-- ENTRIES PROVIDED follows --
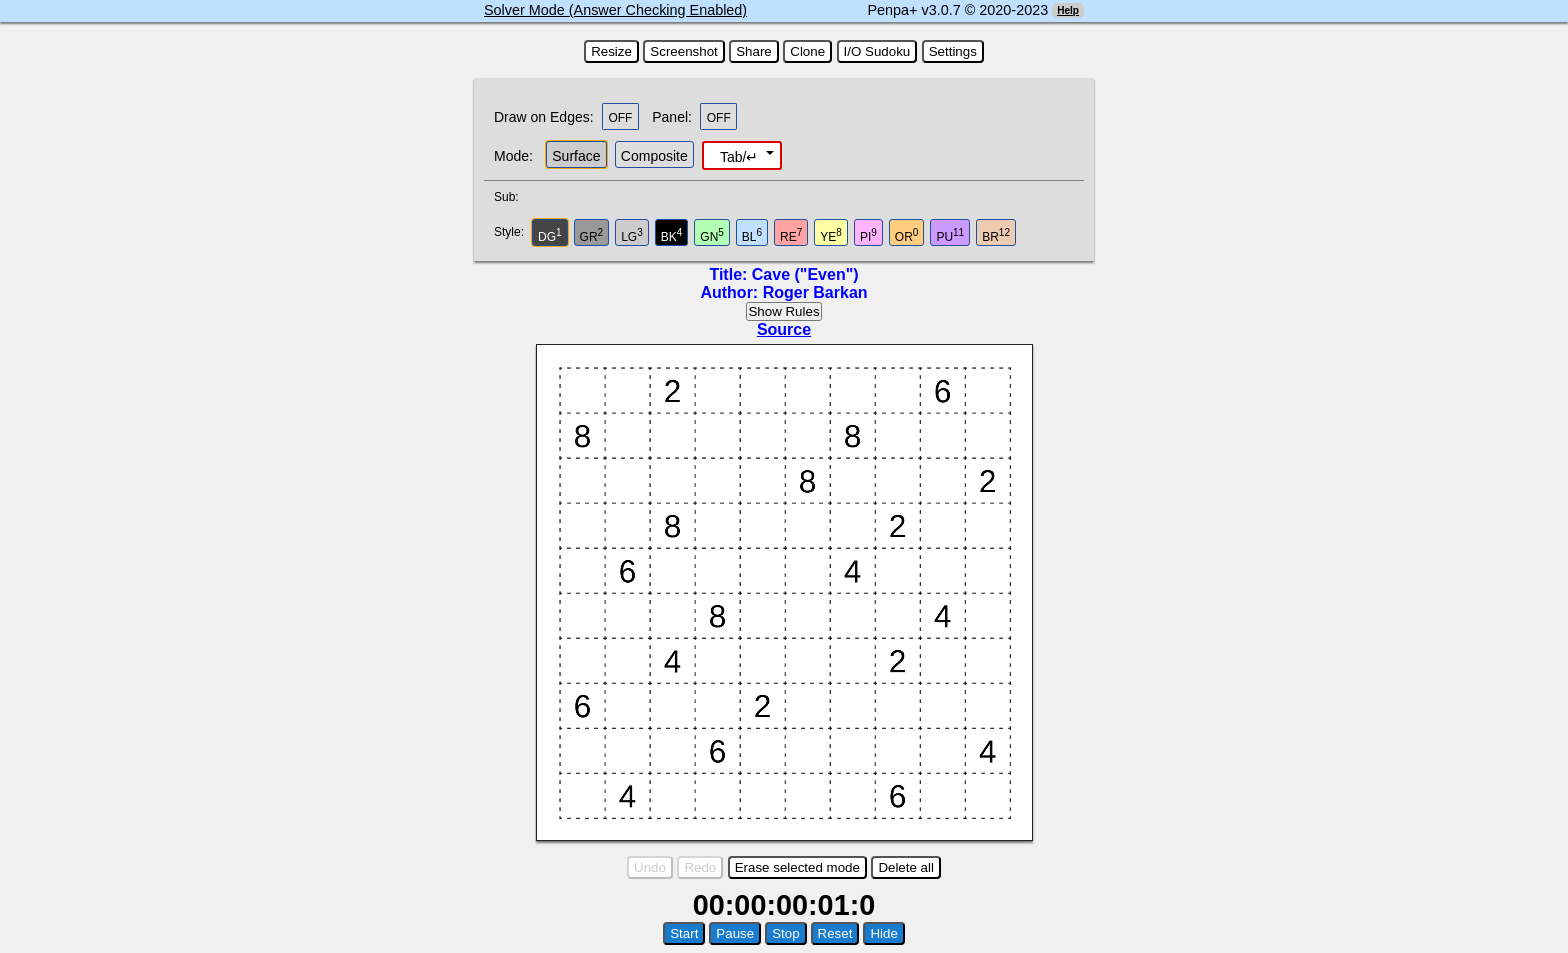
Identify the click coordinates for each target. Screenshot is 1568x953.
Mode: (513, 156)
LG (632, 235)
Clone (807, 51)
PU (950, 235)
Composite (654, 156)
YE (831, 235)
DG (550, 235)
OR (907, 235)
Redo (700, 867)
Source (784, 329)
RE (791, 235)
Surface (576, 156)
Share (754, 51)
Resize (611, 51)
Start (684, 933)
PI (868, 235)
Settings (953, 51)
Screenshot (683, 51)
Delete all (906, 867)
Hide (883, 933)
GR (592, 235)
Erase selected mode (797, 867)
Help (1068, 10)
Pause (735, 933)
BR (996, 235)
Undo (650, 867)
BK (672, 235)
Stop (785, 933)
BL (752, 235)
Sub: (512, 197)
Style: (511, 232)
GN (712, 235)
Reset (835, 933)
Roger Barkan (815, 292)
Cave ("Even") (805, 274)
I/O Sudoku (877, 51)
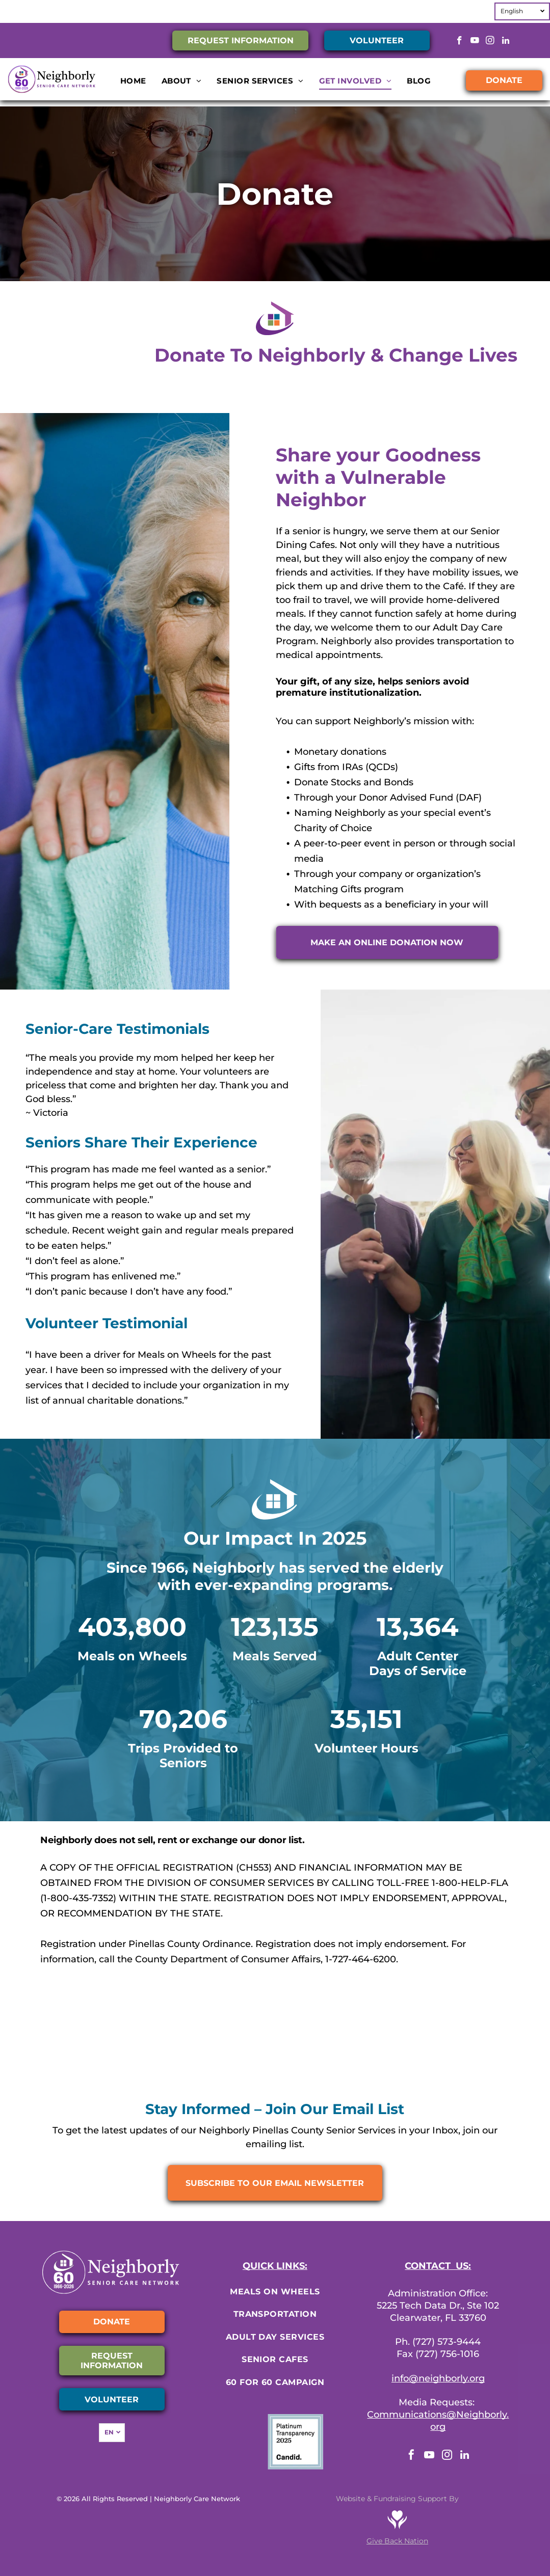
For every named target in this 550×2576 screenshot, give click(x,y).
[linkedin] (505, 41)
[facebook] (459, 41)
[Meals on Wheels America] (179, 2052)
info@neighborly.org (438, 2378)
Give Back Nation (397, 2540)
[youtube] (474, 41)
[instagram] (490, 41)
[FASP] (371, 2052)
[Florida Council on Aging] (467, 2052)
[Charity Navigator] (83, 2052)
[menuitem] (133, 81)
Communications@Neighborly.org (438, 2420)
-- ENTRIES PROVIDED concluded --
-- ENTRIES PROVIDED follows --
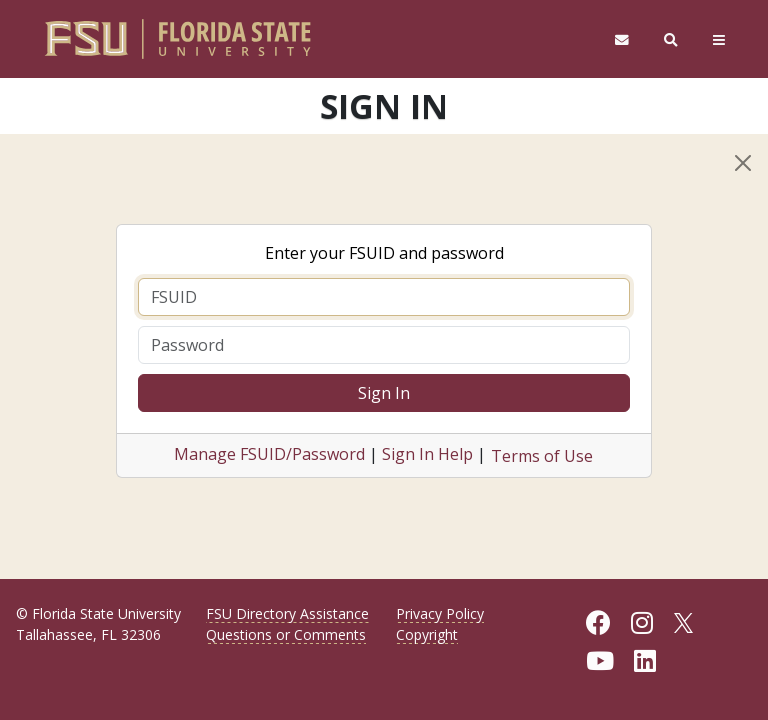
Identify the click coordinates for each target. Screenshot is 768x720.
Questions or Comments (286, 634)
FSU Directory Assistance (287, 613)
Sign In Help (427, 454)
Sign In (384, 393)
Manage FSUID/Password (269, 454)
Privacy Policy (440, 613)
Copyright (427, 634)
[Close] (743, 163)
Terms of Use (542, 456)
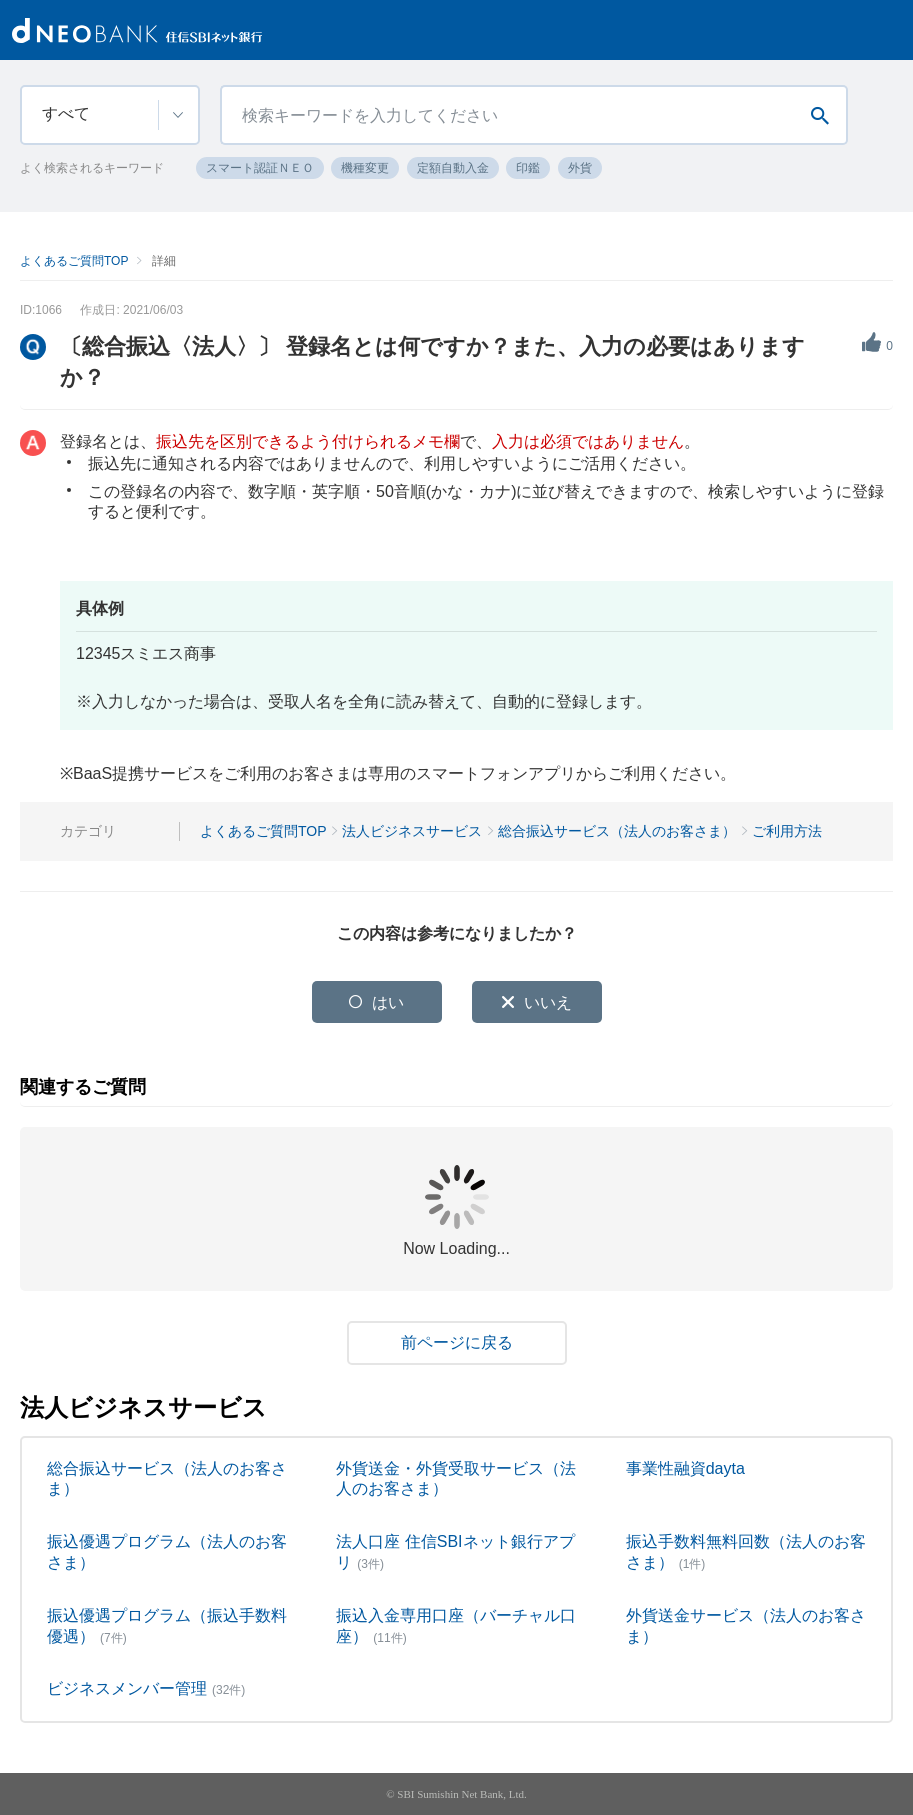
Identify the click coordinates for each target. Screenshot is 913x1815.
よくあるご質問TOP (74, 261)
-- ENTRIES PROVIDED concluded --
- [REQUIRED WORK] I'd like the lines above repeated exactly, from the one that contains "Roger Barkan (815, 292)" through the one that contains "Communications@Neighborly.org (438, 2420)", with no pictures.

- [EXERCISE ANSWER]
Roger Barkan (815, 292)
Cave ("Even") (805, 274)
I/O Sudoku (877, 51)
For every named target in this 550×2576 screenshot, give click(x,y).
[linkedin] (505, 41)
[facebook] (459, 41)
[Meals on Wheels America] (179, 2052)
info@neighborly.org (438, 2378)
Give Back Nation (397, 2540)
[youtube] (474, 41)
[instagram] (490, 41)
[FASP] (371, 2052)
[Florida Council on Aging] (467, 2052)
[Charity Navigator] (83, 2052)
[menuitem] (133, 81)
Communications@Neighborly.org (438, 2420)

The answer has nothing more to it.